Your weekly financial calendar for market insights and key economic indicators.
Reverberations rippled across markets as Fitch, the rating agency, downgraded the United States' long-term credit ratings from AAA to AA+. However, this downgrade shouldn't have caught everyone off guard, as Fitch had already issued a warning about the potential downgrade during the US debt ceiling negotiations in May.
In practical terms, the downgrade has had little impact on holders of US Treasuries, as suitable alternatives are scarce. However, amidst higher yields, weak China PMI and ISM data, and elevated equity markets, it acted as a catalyst, triggering a rush to exit positions.
On the local front, the Reserve Bank of Australia (RBA) maintained its cash rate at 4.10% for the second consecutive month. The RBA's decision to keep rates steady aligns with last month's reasoning, aiming to assess the impact of the cumulative 400bp rate hikes and gauge evidence of a sustainable rebalancing between supply and demand.
- Bank of England raised rates by 25p to 5.25%
- Fitch downgraded US long-term credit ratings to AA+ from AAA
- Caterpillar and Amazon share prices surged on strong earnings
- US ISM manufacturing survey at 46.4 in July, 9th consecutive month in contraction
- RBA kept cash rate on hold at 4.10% for two consecutive months
- Crude oil near $82.00 p/b after Russia and Saudi Arabia extend production cuts
- AMD, PayPal, and Qualcomm stocks dropped post disappointing earnings
- Gold down to $1930 as US yields rise
- Bitcoin briefly below $29,000
Dow Jones fear gauge VIX up ~20% to 15.93.
- AU: Westpac Consumer Confidence (Tuesday, August 8, 10:30 am AEST)
- AU: NAB Business Confidence (Tuesday, August 8, 11:30 am AEST)
- NZ: Business NZ PMI (Friday, August 11, 8:30 am AEST)
- CN: Balance of Trade (Tuesday, August 8, 1 pm AEST)
- CN: Inflation (Wednesday, August 9, 11:30 am AEST)
- CN: New Yuan Loans (Friday, August 11, TBC)
- US: Inflation (Thursday, August 10, 10:30 pm AEST)
- US: PPI (Friday, August 11, 10:30 pm AEST)
- UK: GDP (Friday, August 11, 4 pm AEST)
Wednesday, August 9 at 11.30 am AEST
China's consumer prices saw an unexpected decline, registering 0% YoY in June 2023, missing the expected rise of 0.2%. This marked the lowest reading since February 2021, mainly attributed to decreases in non-food prices, transport, and education.
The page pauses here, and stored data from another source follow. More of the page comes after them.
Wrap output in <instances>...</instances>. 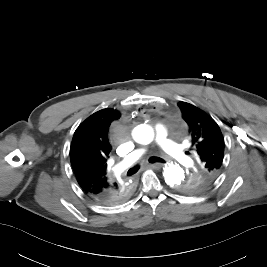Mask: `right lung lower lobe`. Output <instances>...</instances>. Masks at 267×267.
Wrapping results in <instances>:
<instances>
[{
	"label": "right lung lower lobe",
	"instance_id": "right-lung-lower-lobe-1",
	"mask_svg": "<svg viewBox=\"0 0 267 267\" xmlns=\"http://www.w3.org/2000/svg\"><path fill=\"white\" fill-rule=\"evenodd\" d=\"M132 193L131 184L120 185L105 190L98 195H88L102 205H117L126 201Z\"/></svg>",
	"mask_w": 267,
	"mask_h": 267
}]
</instances>
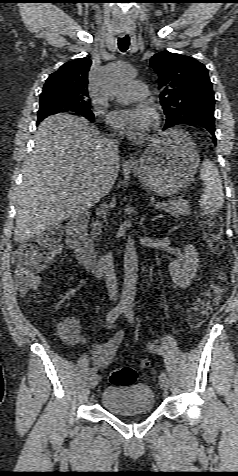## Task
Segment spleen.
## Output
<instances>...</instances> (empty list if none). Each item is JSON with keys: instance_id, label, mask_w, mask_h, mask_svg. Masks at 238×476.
Wrapping results in <instances>:
<instances>
[{"instance_id": "spleen-1", "label": "spleen", "mask_w": 238, "mask_h": 476, "mask_svg": "<svg viewBox=\"0 0 238 476\" xmlns=\"http://www.w3.org/2000/svg\"><path fill=\"white\" fill-rule=\"evenodd\" d=\"M200 177L203 180V193L200 204L209 212H215L224 204L222 180L214 162L204 160L200 168Z\"/></svg>"}]
</instances>
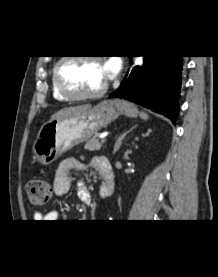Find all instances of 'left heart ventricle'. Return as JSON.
Segmentation results:
<instances>
[{"label": "left heart ventricle", "mask_w": 218, "mask_h": 277, "mask_svg": "<svg viewBox=\"0 0 218 277\" xmlns=\"http://www.w3.org/2000/svg\"><path fill=\"white\" fill-rule=\"evenodd\" d=\"M60 73L65 86L75 93H87L101 88L108 75L102 62L68 60L62 63Z\"/></svg>", "instance_id": "obj_1"}]
</instances>
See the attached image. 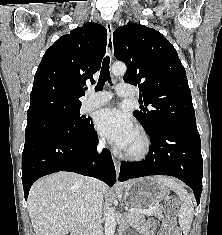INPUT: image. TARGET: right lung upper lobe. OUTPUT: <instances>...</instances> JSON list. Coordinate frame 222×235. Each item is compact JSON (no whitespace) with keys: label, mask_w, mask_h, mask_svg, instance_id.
Returning a JSON list of instances; mask_svg holds the SVG:
<instances>
[{"label":"right lung upper lobe","mask_w":222,"mask_h":235,"mask_svg":"<svg viewBox=\"0 0 222 235\" xmlns=\"http://www.w3.org/2000/svg\"><path fill=\"white\" fill-rule=\"evenodd\" d=\"M107 30L86 22L59 38L44 54L35 73L27 118L81 104L86 81L100 69Z\"/></svg>","instance_id":"right-lung-upper-lobe-1"}]
</instances>
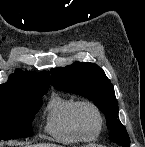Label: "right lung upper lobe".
Listing matches in <instances>:
<instances>
[{"instance_id":"obj_1","label":"right lung upper lobe","mask_w":145,"mask_h":147,"mask_svg":"<svg viewBox=\"0 0 145 147\" xmlns=\"http://www.w3.org/2000/svg\"><path fill=\"white\" fill-rule=\"evenodd\" d=\"M50 82L49 71L33 73L31 71L17 70L15 74L10 76L7 83L0 85V94L25 89L49 88Z\"/></svg>"}]
</instances>
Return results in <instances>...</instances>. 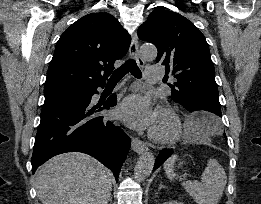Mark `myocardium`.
<instances>
[{"mask_svg":"<svg viewBox=\"0 0 261 204\" xmlns=\"http://www.w3.org/2000/svg\"><path fill=\"white\" fill-rule=\"evenodd\" d=\"M157 114H161L168 119L170 128L164 133H159L151 129L149 131V137L153 141L162 144L175 141L180 136L182 131V122L179 115L169 106H160L157 110Z\"/></svg>","mask_w":261,"mask_h":204,"instance_id":"1","label":"myocardium"}]
</instances>
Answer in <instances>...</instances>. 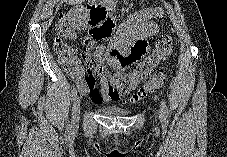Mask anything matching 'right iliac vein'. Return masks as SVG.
I'll return each instance as SVG.
<instances>
[{
  "label": "right iliac vein",
  "mask_w": 227,
  "mask_h": 157,
  "mask_svg": "<svg viewBox=\"0 0 227 157\" xmlns=\"http://www.w3.org/2000/svg\"><path fill=\"white\" fill-rule=\"evenodd\" d=\"M80 97L76 96L73 101V107H72V121L73 123H76L79 120V114H80Z\"/></svg>",
  "instance_id": "1"
}]
</instances>
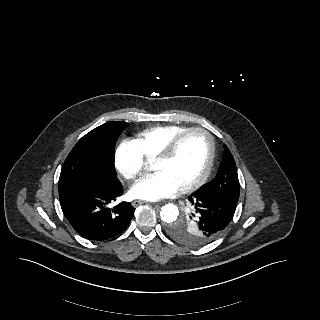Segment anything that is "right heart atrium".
<instances>
[{"label":"right heart atrium","mask_w":320,"mask_h":320,"mask_svg":"<svg viewBox=\"0 0 320 320\" xmlns=\"http://www.w3.org/2000/svg\"><path fill=\"white\" fill-rule=\"evenodd\" d=\"M115 165L123 177L128 180L139 176L144 168V159L136 143L125 139L117 147Z\"/></svg>","instance_id":"right-heart-atrium-1"}]
</instances>
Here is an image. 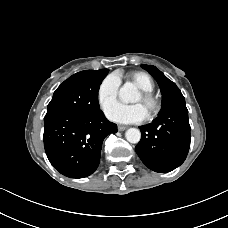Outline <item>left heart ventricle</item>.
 Segmentation results:
<instances>
[{
  "label": "left heart ventricle",
  "mask_w": 228,
  "mask_h": 228,
  "mask_svg": "<svg viewBox=\"0 0 228 228\" xmlns=\"http://www.w3.org/2000/svg\"><path fill=\"white\" fill-rule=\"evenodd\" d=\"M135 103L142 104L146 109L147 113L149 111V106L143 101L141 94H139L134 100Z\"/></svg>",
  "instance_id": "obj_1"
}]
</instances>
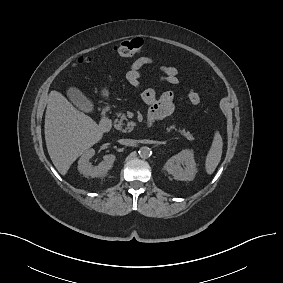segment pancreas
<instances>
[{
    "instance_id": "obj_1",
    "label": "pancreas",
    "mask_w": 283,
    "mask_h": 283,
    "mask_svg": "<svg viewBox=\"0 0 283 283\" xmlns=\"http://www.w3.org/2000/svg\"><path fill=\"white\" fill-rule=\"evenodd\" d=\"M116 115H117L118 118H116L114 120V127H115V129L120 130L122 132L130 131V130L133 129V126H134L133 122H128L127 123V127L123 128V125L125 124L124 121L127 120V118H126L124 113L119 112ZM166 130L168 132H170L172 130L178 131L186 139H188L190 141L194 140L193 135L189 131H186L185 129H177L175 125H171V126L167 127Z\"/></svg>"
}]
</instances>
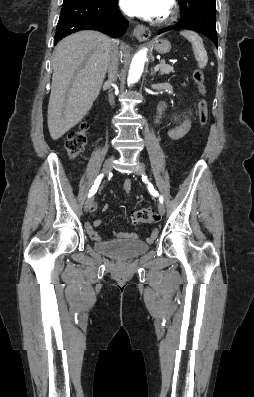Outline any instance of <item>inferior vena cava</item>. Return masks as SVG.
I'll return each mask as SVG.
<instances>
[{
  "label": "inferior vena cava",
  "mask_w": 254,
  "mask_h": 397,
  "mask_svg": "<svg viewBox=\"0 0 254 397\" xmlns=\"http://www.w3.org/2000/svg\"><path fill=\"white\" fill-rule=\"evenodd\" d=\"M120 53L117 47L112 48L110 52L109 64H108V82L114 83L118 77V61ZM110 104H113V97L110 92L109 94Z\"/></svg>",
  "instance_id": "inferior-vena-cava-1"
}]
</instances>
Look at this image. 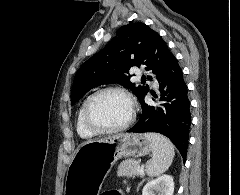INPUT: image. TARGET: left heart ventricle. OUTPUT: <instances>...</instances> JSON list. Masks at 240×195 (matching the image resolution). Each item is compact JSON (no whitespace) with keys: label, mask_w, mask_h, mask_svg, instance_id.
Returning <instances> with one entry per match:
<instances>
[{"label":"left heart ventricle","mask_w":240,"mask_h":195,"mask_svg":"<svg viewBox=\"0 0 240 195\" xmlns=\"http://www.w3.org/2000/svg\"><path fill=\"white\" fill-rule=\"evenodd\" d=\"M93 121L101 127H117L131 115V105L126 97L117 93L101 96L91 110Z\"/></svg>","instance_id":"1"}]
</instances>
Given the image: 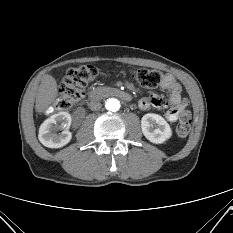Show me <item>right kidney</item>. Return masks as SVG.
Masks as SVG:
<instances>
[{
	"label": "right kidney",
	"mask_w": 233,
	"mask_h": 233,
	"mask_svg": "<svg viewBox=\"0 0 233 233\" xmlns=\"http://www.w3.org/2000/svg\"><path fill=\"white\" fill-rule=\"evenodd\" d=\"M71 116L68 112H59L46 119L39 128V141L48 148H60L68 144L72 138L68 130ZM65 129L57 134V131Z\"/></svg>",
	"instance_id": "ca27d5eb"
}]
</instances>
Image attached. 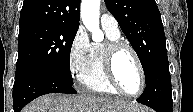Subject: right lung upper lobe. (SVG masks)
<instances>
[{
    "mask_svg": "<svg viewBox=\"0 0 193 112\" xmlns=\"http://www.w3.org/2000/svg\"><path fill=\"white\" fill-rule=\"evenodd\" d=\"M80 0H25L20 12V30L39 24L78 26Z\"/></svg>",
    "mask_w": 193,
    "mask_h": 112,
    "instance_id": "cb5924a9",
    "label": "right lung upper lobe"
}]
</instances>
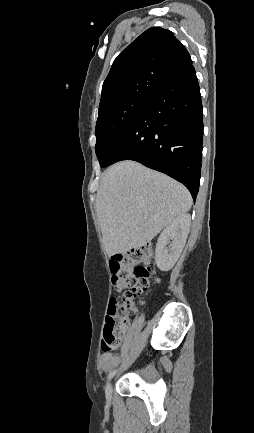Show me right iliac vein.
<instances>
[{"label": "right iliac vein", "mask_w": 254, "mask_h": 433, "mask_svg": "<svg viewBox=\"0 0 254 433\" xmlns=\"http://www.w3.org/2000/svg\"><path fill=\"white\" fill-rule=\"evenodd\" d=\"M112 381H109L105 387V394L108 401L111 400Z\"/></svg>", "instance_id": "right-iliac-vein-1"}]
</instances>
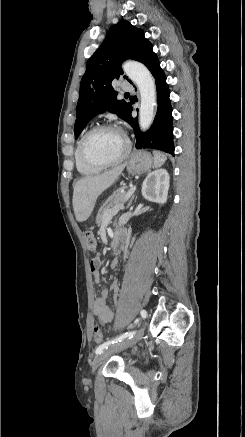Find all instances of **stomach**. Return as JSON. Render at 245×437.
Listing matches in <instances>:
<instances>
[{
	"mask_svg": "<svg viewBox=\"0 0 245 437\" xmlns=\"http://www.w3.org/2000/svg\"><path fill=\"white\" fill-rule=\"evenodd\" d=\"M153 166V157L147 152H134L127 162V171L131 175L148 172Z\"/></svg>",
	"mask_w": 245,
	"mask_h": 437,
	"instance_id": "1",
	"label": "stomach"
}]
</instances>
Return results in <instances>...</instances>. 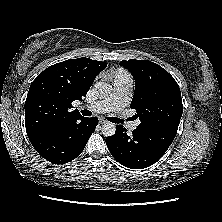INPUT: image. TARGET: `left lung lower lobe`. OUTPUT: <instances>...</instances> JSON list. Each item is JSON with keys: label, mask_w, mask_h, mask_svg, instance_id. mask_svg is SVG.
I'll return each instance as SVG.
<instances>
[{"label": "left lung lower lobe", "mask_w": 222, "mask_h": 222, "mask_svg": "<svg viewBox=\"0 0 222 222\" xmlns=\"http://www.w3.org/2000/svg\"><path fill=\"white\" fill-rule=\"evenodd\" d=\"M176 132L170 128L137 127L132 135L117 125L114 135L106 138L112 156L131 169H143L157 162L173 142Z\"/></svg>", "instance_id": "0a47b994"}]
</instances>
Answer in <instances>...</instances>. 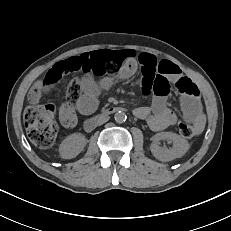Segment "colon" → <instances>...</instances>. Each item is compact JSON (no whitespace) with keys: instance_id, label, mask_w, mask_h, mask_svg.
<instances>
[{"instance_id":"colon-1","label":"colon","mask_w":231,"mask_h":231,"mask_svg":"<svg viewBox=\"0 0 231 231\" xmlns=\"http://www.w3.org/2000/svg\"><path fill=\"white\" fill-rule=\"evenodd\" d=\"M60 80L61 78L49 79L44 77L35 83L28 93L29 105L24 112V124L30 140L40 148L50 147L57 134L55 106L50 103H41L40 100ZM172 85L182 95L196 97L199 94L197 86L184 75L176 79ZM155 87L157 94L166 96L171 85L163 79L157 78ZM178 131L185 138H192L197 134L196 127L184 121L178 123Z\"/></svg>"}]
</instances>
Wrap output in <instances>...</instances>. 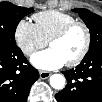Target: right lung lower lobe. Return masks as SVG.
<instances>
[{"mask_svg": "<svg viewBox=\"0 0 102 102\" xmlns=\"http://www.w3.org/2000/svg\"><path fill=\"white\" fill-rule=\"evenodd\" d=\"M38 71L24 57L21 49L0 46V100L25 102Z\"/></svg>", "mask_w": 102, "mask_h": 102, "instance_id": "1", "label": "right lung lower lobe"}]
</instances>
The monthly CPI also fell by -0.2%, marking the fifth consecutive month of declines, below the consensus forecast for a flat reading.
For this month, the market anticipates a further decline in CPI to -0.5% YoY as the Chinese reopening faces obstacles, consumer caution persists, and the economy approaches deflation for the first time since February 2021.
Such soft numbers may lead to calls for additional stimulus to avoid a Japanese-type deflationary spiral. PBOC Governor Yi Gang previously downplayed deflation risks and emphasized the presence of "ample policy room" to support economic growth.
China CPI chart
Thursday, August 10 at 10.30 pm AEST
Last month, headline CPI in the US slowed to 3%, the lowest in two years, compared to 4.0% in May. The fall was driven by a decline in energy prices. Core CPI, which excludes volatile items like food and energy, eased to 4.8%, the lowest since October 2021, down from 5.3% in May, but still above the Fed's target.
For this month, both US headline and core CPI are forecast to rise by 0.2%. If this happens, the headline rate would edge higher to 3.2% YoY, while core inflation is expected to hold steady at 4.8%.
While inflation is likely at its peak, core inflation remains stubborn, and the Fed will want more confirmation in the upcoming months that progress is being made before concluding its rate-tightening cycle.
US CPI chart
Friday, August 11 at 4 pm AEST
In the first three months of the year, the UK GDP grew by just 0.2%, and while the economy has managed to steer clear of a recession, growth remains sluggish over the past few months, which suggests that the UK economy is not out of the woods yet. Further trade-offs for growth conditions from tighter monetary policies will likely show up over the coming months as well.
This comes on the back of a cumulative 75 basis-point (bp) worth of tightening delivered by the Bank of England (BoE) in the second quarter, with little sign that the rate upcycle is coming to an end anytime soon. Rate expectations are still pricing for two more 25 bp hikes from the central bank by the end of this year.
The recent monthly GDP reading for May has fallen back into negative territory (-0.4%) for the first time in 2023, and while the drag is partly attributed to an extra national holiday from King Charles III's coronation, further clues will be sought from the upcoming GDP reading to give a clearer indication of how long the stagnating growth outlook will last.